Problem 1

The model I used to is a standard hierarchical spatial model \[Z | \beta, Y, \tau^2_{\epsilon} \sim Gau(X\beta + Y, \tau^2_{\epsilon}I)\] where \(Z\) is the response variable, \(\beta\) is the fixed effect for location (trend) , \(Y\) is the random effect for spatial dependency and \(\tau^2_{\epsilon}\) is the error. Moreover, a Multivariate normal distribution is assumed for \(Y\) with mean \(0\) and a gaussian covaiance structure \(\rho(h) = \sigma_0^2 \exp(-h/\phi))\). The parameters are \(\beta, \tau^2_{\epsilon}, \phi, \sigma_0^2\).

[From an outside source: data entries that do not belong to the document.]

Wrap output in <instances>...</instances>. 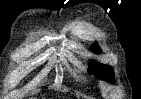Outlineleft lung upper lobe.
<instances>
[{
    "label": "left lung upper lobe",
    "instance_id": "left-lung-upper-lobe-1",
    "mask_svg": "<svg viewBox=\"0 0 141 99\" xmlns=\"http://www.w3.org/2000/svg\"><path fill=\"white\" fill-rule=\"evenodd\" d=\"M91 48L94 52H100V48L98 46H92ZM89 72L108 82L114 81L113 69L108 65L92 62L89 66Z\"/></svg>",
    "mask_w": 141,
    "mask_h": 99
}]
</instances>
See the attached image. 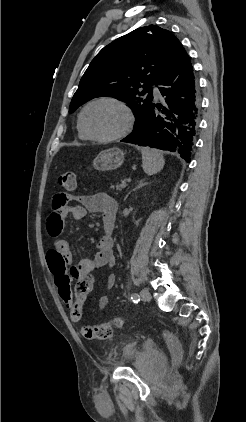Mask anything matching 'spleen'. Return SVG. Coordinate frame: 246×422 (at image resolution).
<instances>
[{"label":"spleen","mask_w":246,"mask_h":422,"mask_svg":"<svg viewBox=\"0 0 246 422\" xmlns=\"http://www.w3.org/2000/svg\"><path fill=\"white\" fill-rule=\"evenodd\" d=\"M165 164L162 153L155 149H142V167L146 174L154 175L160 172Z\"/></svg>","instance_id":"obj_1"}]
</instances>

The priors are: \[p(\beta) \propto N(\mu_{\beta}, \Sigma_{\beta})\] \[\sigma_0^2 \propto 1/\sigma_0^2\] \[\phi \propto 1\] \[p(\tau^2_{\epsilon} / \sigma_0^2) \propto 1\]

Problem 2

The prior for \(\beta\) is set to be a multivariate normal distribution with mean and covariance matrix obtained from the MLE.

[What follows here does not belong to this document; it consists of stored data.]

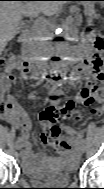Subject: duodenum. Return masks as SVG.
<instances>
[{
    "mask_svg": "<svg viewBox=\"0 0 104 189\" xmlns=\"http://www.w3.org/2000/svg\"><path fill=\"white\" fill-rule=\"evenodd\" d=\"M30 24L31 22L26 23V29L23 32L22 36L20 37L21 47L24 53L25 64L32 71L34 75L39 76L41 75L42 72L39 66L36 65V60H37L36 51L33 48L32 40L28 30ZM75 55L83 59L87 56L85 49L83 47H77L75 49Z\"/></svg>",
    "mask_w": 104,
    "mask_h": 189,
    "instance_id": "410a0bca",
    "label": "duodenum"
}]
</instances>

The prior for \(tau^2\) and \(phi\) are discrete uniform. The discrete values are chosen to centered at the MLE.

The choice of prior for \(\sigma_0^2\) is the Jeffrey’s prior.

Since we don’t have any other prior information, the priors are chosen to be as non-informative as possible.

Problem 3

The posterior distribution for \(\beta\) is normal with mean 620.9362645, -1.3380109, -1.1636347. See the plots for the posterior distribution for \(\beta\).

The following two plots showed evidence of bayesian learning: the posterior is a compromise between data and the prior.

Problem 4

Problem 5

I changed to a flat prior on \(\beta\)s. This is dramatically different because the previous one used the mean and variance from the MLE and that a lot of prior information. This led to a smaller estimator of \(\tau^2\) and smaller variance in the estimator of \(\phi\) (see the last plot).